Dmitry Gutov presents a new series of his three-dimensional works in metal. This time, he takes as his source ancient Russian icons. Working with icon imagery is quite logical from a formal point of view since it is well known that icons were based on so-called exempla – drawn samples of images – a set of which was owned by practically every professional icon painter. Gutov himself claims that he chose not to use any exempla that survive in archives because of how standardized they are. Indeed, the creative moment in a Russian icon begins not with the act of copying and repetition, but from its failure when an unforeseen discrepancy occurs.

It is very difficult to determine the genre of these art objects.

A flat ornate metal “grate” is made into a peculiar type of dimensional sculpture. As soon as one steps slightly to the right or left, the image begins to get distorted. And this distortion goes through all the stages of the development of Russian art in the 20th century, from cubism, to expressionism, to radical abstraction. “Left” and “right”, moreover, are words that in political parlance denote political preferences. Is it possible that all these distortions happened due to an excessive politicization of artistic vision?

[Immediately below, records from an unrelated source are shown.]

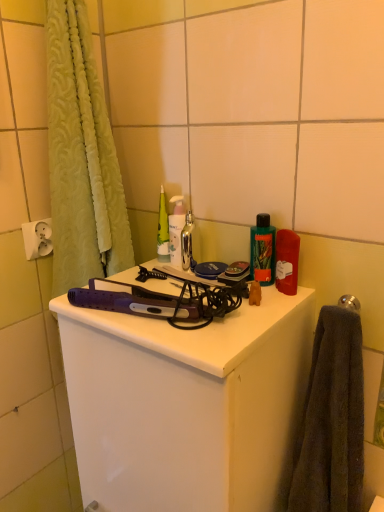 Where is `shiny metallic faucet at center`? The image size is (384, 512). shiny metallic faucet at center is located at coordinates (187, 243).

You are a GUI agent. You are given a task and a screenshot of the screen. Output one action in this format:
    pyautogui.click(x=<x>, y=<y>)
    Task: Click on the polished silver towel bar at upper right
    The image size is (384, 512).
    Given the screenshot: What is the action you would take?
    pyautogui.click(x=349, y=303)

Measure the distance between point (51, 243) and camera.

Point (51, 243) and camera are 96.60 centimeters apart.

In order to face metallic silver bottle at center, which is the second toiletry from right to left, should I rotate leftwards or rightwards?

Turn left by 1.910 degrees to look at metallic silver bottle at center, which is the second toiletry from right to left.

This screenshot has width=384, height=512. I want to click on green plastic bottle at upper right, the 1th toiletry in the front-to-back sequence, so click(262, 250).

Between point (179, 218) and point (344, 300), which one is positioned in front?

Positioned in front is point (344, 300).

From the picture: Could you tell me if metallic silver bottle at center, the 1th toiletry in the left-to-right sequence, is turned towards polished silver towel bar at upper right?

No, metallic silver bottle at center, the 1th toiletry in the left-to-right sequence, is not facing towards polished silver towel bar at upper right.

In the scene shown: Is metallic silver bottle at center, the 1th toiletry in the left-to-right sequence, located outside polished silver towel bar at upper right?

Yes.

Can you confirm if metallic silver bottle at center, which is the second toiletry from right to left, is bigger than polished silver towel bar at upper right?

Indeed, metallic silver bottle at center, which is the second toiletry from right to left, has a larger size compared to polished silver towel bar at upper right.

Identify the location of bathroom cabinet below the dark gray towel at right (from a real-world perspective). Image resolution: width=384 pixels, height=512 pixels. (188, 404).

Is purple plastic hair straightener at center directly adjacent to dark gray towel at right?

No.

Considering the positions of objects purple plastic hair straightener at center and dark gray towel at right in the image provided, who is behind, purple plastic hair straightener at center or dark gray towel at right?

Positioned behind is dark gray towel at right.

Based on the photo, considering the positions of objects purple plastic hair straightener at center and dark gray towel at right in the image provided, who is more to the right, purple plastic hair straightener at center or dark gray towel at right?

dark gray towel at right is more to the right.

Considering the points (268, 224) and (335, 436), which point is in front, point (268, 224) or point (335, 436)?

Positioned in front is point (335, 436).

In the scene shown: Can you tell me how much green plastic bottle at upper right, acting as the second toiletry starting from the back, and dark gray towel at right differ in facing direction?

The angle between the facing direction of green plastic bottle at upper right, acting as the second toiletry starting from the back, and the facing direction of dark gray towel at right is 5.12e-05 degrees.

Which object is positioned more to the right, green plastic bottle at upper right, acting as the second toiletry starting from the back, or dark gray towel at right?

Positioned to the right is dark gray towel at right.

Does green plastic bottle at upper right, acting as the second toiletry starting from the back, turn towards dark gray towel at right?

No, green plastic bottle at upper right, acting as the second toiletry starting from the back, is not turned towards dark gray towel at right.

Which is more to the right, white plastic electric outlet at upper left or dark gray towel at right?

Positioned to the right is dark gray towel at right.

From the image's perspective, between white plastic electric outlet at upper left and dark gray towel at right, which one is located above?

white plastic electric outlet at upper left.

Does white plastic electric outlet at upper left have a greater height compared to dark gray towel at right?

In fact, white plastic electric outlet at upper left may be shorter than dark gray towel at right.

From a real-world perspective, who is located lower, purple plastic hair straightener at center or green plastic bottle at upper right, the 1th toiletry in the front-to-back sequence?

From a 3D spatial view, purple plastic hair straightener at center is below.

How far apart are purple plastic hair straightener at center and green plastic bottle at upper right, acting as the second toiletry starting from the back?

12.12 inches.

Which is in front, point (201, 505) or point (273, 238)?

Positioned in front is point (201, 505).

Which object is closer to the camera taking this photo, shiny metallic faucet at center or green plastic bottle at upper right, acting as the second toiletry starting from the back?

green plastic bottle at upper right, acting as the second toiletry starting from the back, is in front.

Does point (192, 219) appear closer or farther from the camera than point (259, 243)?

Point (192, 219) appears to be farther away from the viewer than point (259, 243).

From a real-world perspective, who is located lower, shiny metallic faucet at center or green plastic bottle at upper right, the 1th toiletry in the front-to-back sequence?

In real-world perspective, shiny metallic faucet at center is lower.

Is shiny metallic faucet at center taller or shorter than green plastic bottle at upper right, acting as the second toiletry starting from the back?

In the image, shiny metallic faucet at center appears to be shorter than green plastic bottle at upper right, acting as the second toiletry starting from the back.

Is metallic silver bottle at center, arranged as the first toiletry when viewed from the back, inside or outside of green plastic bottle at upper right, which appears as the first toiletry when viewed from the right?

metallic silver bottle at center, arranged as the first toiletry when viewed from the back, exists outside the volume of green plastic bottle at upper right, which appears as the first toiletry when viewed from the right.

In terms of height, does metallic silver bottle at center, which is the second toiletry from right to left, look taller or shorter compared to green plastic bottle at upper right, acting as the second toiletry starting from the back?

Clearly, metallic silver bottle at center, which is the second toiletry from right to left, is taller compared to green plastic bottle at upper right, acting as the second toiletry starting from the back.

I want to click on toiletry that appears below the metallic silver bottle at center, the 1th toiletry in the left-to-right sequence (from a real-world perspective), so click(262, 250).

Which point is more forward, (x=172, y=226) or (x=271, y=266)?

The point (x=271, y=266) is more forward.

From a real-world perspective, which toiletry is the 2nd one above the polished silver towel bar at upper right? Please provide its 2D coordinates.

[(176, 230)]

The height and width of the screenshot is (512, 384). In order to click on bathroom cabinet beneath the dark gray towel at right (from a real-world perspective) in this screenshot , I will do `click(188, 404)`.

Considering their positions, is metallic silver bottle at center, the 1th toiletry in the left-to-right sequence, positioned further to green plastic bottle at upper right, the 1th toiletry in the front-to-back sequence, than polished silver towel bar at upper right?

metallic silver bottle at center, the 1th toiletry in the left-to-right sequence, is further to green plastic bottle at upper right, the 1th toiletry in the front-to-back sequence.

Which object lies further to the anchor point metallic silver bottle at center, the 1th toiletry in the left-to-right sequence, white plastic electric outlet at upper left or green plastic bottle at upper right, acting as the second toiletry starting from the back?

white plastic electric outlet at upper left is further to metallic silver bottle at center, the 1th toiletry in the left-to-right sequence.

Considering their positions, is polished silver towel bar at upper right positioned further to metallic silver bottle at center, the 2th toiletry from the front, than shiny metallic faucet at center?

The object further to metallic silver bottle at center, the 2th toiletry from the front, is polished silver towel bar at upper right.

From the image, which object appears to be nearer to shiny metallic faucet at center, metallic silver bottle at center, which is the second toiletry from right to left, or polished silver towel bar at upper right?

Based on the image, metallic silver bottle at center, which is the second toiletry from right to left, appears to be nearer to shiny metallic faucet at center.

Considering their positions, is green plastic bottle at upper right, acting as the second toiletry starting from the back, positioned further to white plastic electric outlet at upper left than polished silver towel bar at upper right?

polished silver towel bar at upper right is further to white plastic electric outlet at upper left.

Based on their spatial positions, is green plastic bottle at upper right, the 1th toiletry in the front-to-back sequence, or shiny metallic faucet at center closer to dark gray towel at right?

green plastic bottle at upper right, the 1th toiletry in the front-to-back sequence, is positioned closer to the anchor dark gray towel at right.

Which object lies nearer to the anchor point metallic silver bottle at center, the 1th toiletry in the left-to-right sequence, polished silver towel bar at upper right or green plastic bottle at upper right, acting as the second toiletry starting from the back?

green plastic bottle at upper right, acting as the second toiletry starting from the back, lies closer to metallic silver bottle at center, the 1th toiletry in the left-to-right sequence, than the other object.

Looking at the image, which one is located closer to shiny metallic faucet at center, polished silver towel bar at upper right or green plastic bottle at upper right, acting as the second toiletry starting from the back?

Among the two, green plastic bottle at upper right, acting as the second toiletry starting from the back, is located nearer to shiny metallic faucet at center.

You are a GUI agent. You are given a task and a screenshot of the screen. Output one action in this format:
    pyautogui.click(x=<x>, y=<y>)
    Task: Click on the toiletry located between metallic silver bottle at center, which is the second toiletry from right to left, and polished silver towel bar at upper right in the left-right direction
    
    Given the screenshot: What is the action you would take?
    pyautogui.click(x=262, y=250)

Where is `bathroom cabinet located between white plastic electric outlet at upper left and polished silver towel bar at upper right in the left-right direction`? The height and width of the screenshot is (512, 384). bathroom cabinet located between white plastic electric outlet at upper left and polished silver towel bar at upper right in the left-right direction is located at coordinates (188, 404).

Find the location of a particular element. Image resolution: width=384 pixels, height=512 pixels. toiletry between white plastic electric outlet at upper left and green plastic bottle at upper right, placed as the second toiletry when sorted from left to right, in the horizontal direction is located at coordinates (176, 230).

Find the location of a particular element. Image resolution: width=384 pixels, height=512 pixels. toiletry between shiny metallic faucet at center and polished silver towel bar at upper right in the horizontal direction is located at coordinates (262, 250).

Due to the interference in art of real politics, be it “right” or “left”? Let these questions remain a Damoclean sword without presupposing a definite answer.

Gutov’s works are a literalizing embodiment of the history of art. A demonstration of practically all of the 20th century’s art history stems from a simple and natural act of circling a sculpture. In a traditional sculpture in the round, the viewer gets different perspectives of the same volume; in Gutov’s sculptures, on the other hand, this volume does not exist, and each new perspective denies the previous one.

This is history of art as a physical movement of a body in space.